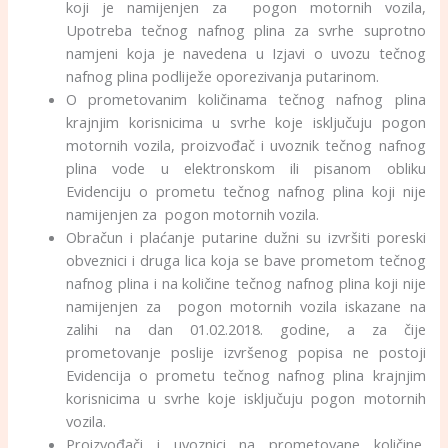
koji je namijenjen za pogon motornih vozila,
Upotreba tečnog nafnog plina za svrhe suprotno
namjeni koja je navedena u Izjavi o uvozu tečnog
nafnog plina podliježe oporezivanja putarinom.
O prometovanim količinama tečnog nafnog plina
krajnjim korisnicima u svrhe koje isključuju pogon
motornih vozila, proizvođač i uvoznik tečnog nafnog
plina vode u elektronskom ili pisanom obliku
Evidenciju o prometu tečnog nafnog plina koji nije
namijenjen za pogon motornih vozila.
Obračun i plaćanje putarine dužni su izvršiti poreski
obveznici i druga lica koja se bave prometom tečnog
nafnog plina i na količine tečnog nafnog plina koji nije
namijenjen za pogon motornih vozila iskazane na
zalihi na dan 01.02.2018. godine, a za čije
prometovanje poslije izvršenog popisa ne postoji
Evidencija o prometu tečnog nafnog plina krajnjim
korisnicima u svrhe koje isključuju pogon motornih
vozila.
Proizvođači i uvoznici na prometovane količine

────────────────────

Work required: Would you transcribe, unchanged, every line of the material from the one containing "korisnicima u svrhe koje isključuju pogon motornih" to the very end, including both, and nothing else?

Task solution:
korisnicima u svrhe koje isključuju pogon motornih
vozila.
Proizvođači i uvoznici na prometovane količine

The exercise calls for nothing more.